On 28 November 2019, the Hoe Neighbourhood Forum, together with the University of Plymouth’s Cultural and Heritage Exchange (CHEx) team, Real Ideas and The Box, hosted a Heritage Lottery-funded exhibition in Plymouth Guildhall to celebrate the contribution made by powerful women who, over the last 100 years, have promoted, protected and empowered Plymouth’s citizens.

Plymouth women voters demonstrated their power over 100 years ago on 28 November 1919, when Nancy Astor became MP for Plymouth Sutton, with women voters forming the majority of those casting their votes.

This exhibition emphasised the importance of the women’s dimension in shaping the modern city, and celebrated the impact and legacy of women whose contribution needs to be rediscovered and placed into context alongside Nancy’s. They include those who worked with Nancy – like Bessie LeCras, Clara Daymond, Louise Simpson and Mary Bayley – plus later figures whose contributions built on the earlier legacy. Plymouth has a proud unmatched legacy, sending six women MPs to Westminster, a record covering 96 of the last 100 years.

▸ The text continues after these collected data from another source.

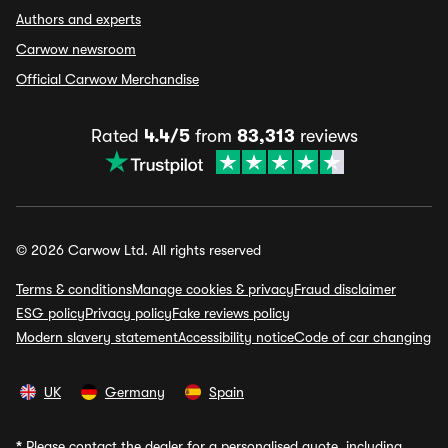
Authors and experts
Carwow newsroom
Official Carwow Merchandise
Rated
4.4/5
from
83,313
reviews
© 2026 Carwow Ltd. All rights reserved
Terms & conditions
Manage cookies & privacy
Fraud disclaimer
ESG policy
Privacy policy
Fake reviews policy
Modern slavery statement
Accessibility notice
Code of car changing
UK
Germany
Spain
*
Please contact the dealer for a personalised quote, including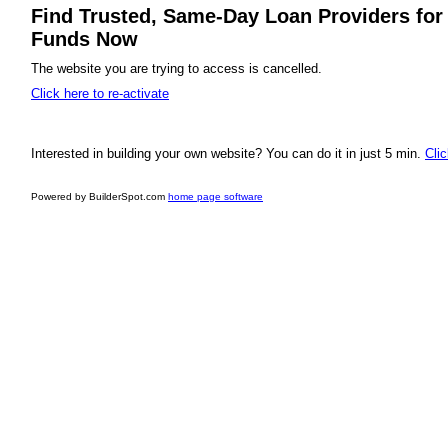
Find Trusted, Same-Day Loan Providers for 
Funds Now
The website you are trying to access is cancelled.
Click here to re-activate
Interested in building your own website? You can do it in just 5 min.
Clic
Powered by BuilderSpot.com
home page software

Louise Simpson was one of the first 172 UK women appointed as magistrates in 1920; Clara Daymond was the first Plymouth women elected as a town councillor, in October 1919. Mary Bayley was a Councillor, a magistrate and an active supporter of initiatives including lobbying for women police, while Bessie LeCras became Nancy’s Parliamentary agent. But there are other names and this exhibition challenged the Plymouth local community to help us recover the record of their contributions over the last century, so we can remember figures like Jacquetta Marshall (the first female Lord Mayor) and later successors Dorothy Waldrond Innes, Eileen Evans, Sylvia Bellamy and Joan Stopporton.

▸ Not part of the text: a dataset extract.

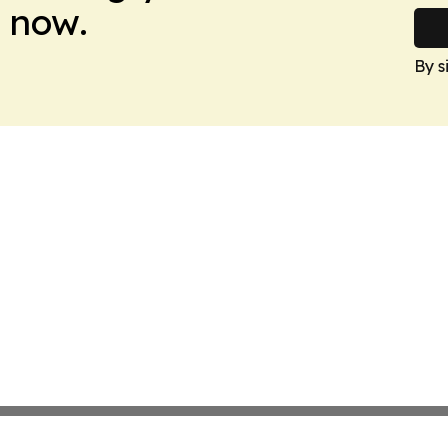
 now.
By s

We need to know more about magistrates like Frances Wyatt and Mrs James Buller-Kitson. The exhibition challenged people to come forward and add to the list. The top 30 out of up to 100 names (picked in a public vote held in January 2020) will feature in a new Plymouth heritage trail, launched in September 2020.


Touching the Past
| A short play about the life of Nancy Astor

  • Writer/Director: Hugh Janes
  • Nancy Astor: Sheila Snellgrove
  • Waldorf Astor: Charlie Coldfield
  • Martin Ford and Winston Churchill: John James McColl


A Returned Pilgrim
| A documentary by Rob Giles and Dr Judith Rowbotham

This Time Lock documentary examined Nancy Astor's local legacy and long-term impact and how her association with Plymouth shaped her political vision and her election to Parliament. It explored this from her encounter with Plymouth in 1908, when (as Mrs Waldorf Astor) she was an active campaigner for her husband.The documentary included interviews with Alexis Bowater and Penny Tarrant, as well as Lesley Abdela, who founded the 300 Campaign group in the 1980s.